Clusters Deployment Customization

It’s possible to supply extra flags when calling make clusters via a make variable CLUSTERS_ARGS (or an environment variable with the same name). These flags affect how the clusters are deployed (and possibly influence how Submariner works).

Flags of note:

  • k8s_version: Allows to specify the Kubernetes version that kind will deploy. Available versions can be found here.

    make clusters CLUSTERS_ARGS='--k8s_version 1.18.0'
    
  • globalnet: When set, deploys the clusters with overlapping Pod & Service CIDRs to simulate this scenario.

    make clusters CLUSTERS_ARGS='--globalnet'
    

Submariner Deployment Customization

It’s possible to supply extra flags when calling make deploy via a make variable DEPLOY_ARGS (or an environment variable with the same name). These flags affect how Submariner is deployed on the clusters.

Since deploy relies on clusters then effectively you could also specify CLUSTERS_ARGS to control the cluster deployment (provided the cluster hasn’t been deployed yet).

Flags of note (see the flags defined in deploy.sh for the full list):

  • deploytool: Specifies the deployment tool to use: operator (default), helm, bundle or ocm.

    make deploy DEPLOY_ARGS='--deploytool operator'
    
  • deploytool_broker_args: Any extra arguments to pass to the deploy tool when deploying the broker.

    make deploy DEPLOY_ARGS='--deploytool operator --deploytool_broker_args "--components service-discovery,connectivity"'
    
  • deploytool_submariner_args: Any extra arguments to pass to the deploy tool when deploying Submariner.

    make deploy DEPLOY_ARGS='--deploytool operator --deploytool_submariner_args "--cable-driver wireguard"'
    

As shown above, arguments can be passed directly to the Broker and Submariner.

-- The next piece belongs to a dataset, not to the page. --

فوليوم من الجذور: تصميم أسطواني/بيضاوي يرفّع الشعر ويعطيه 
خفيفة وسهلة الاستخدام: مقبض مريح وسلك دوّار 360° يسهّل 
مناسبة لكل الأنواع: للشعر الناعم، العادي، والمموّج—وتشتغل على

The deploy script also has flags that group common options together for easier user experience. For example, the service_discovery flag in deploy.sh will handle the --components service-discovery,connectivity flags mentioned above. Other examples:

  • globalnet: When set, deploys Submariner with the Globalnet controller, and assigns a unique Global CIDR to each cluster.

    make deploy DEPLOY_ARGS='--globalnet'
    
  • cable_driver: Override the default cable driver to configure the tunneling method for connections between clusters.

    make deploy DEPLOY_ARGS='--cable_driver wireguard'
    

Example: Passing Deployment Variables

As an example, in order to deploy with Lighthouse and support both Operator and Helm deployments, one can add this snippet to the Makefile:

ifeq ($(deploytool),operator)
DEPLOY_ARGS += --deploytool operator --deploytool_broker_args '--components service-discovery,connectivity'
else
DEPLOY_ARGS += --deploytool helm --deploytool_broker_args '--set submariner.serviceDiscovery=true' --deploytool_submariner_args '--set submariner.serviceDiscovery=true,lighthouse.image.repository=localhost:5000/lighthouse-agent,serviceAccounts.lighthouse.create=true'
endif

In such a case, the call to deploy the environment would look like this:

make deploy [deploytool=operator]

Note that deploytool is a variable used to determine the tool to use, but isn’t passed to or used by Shipyard.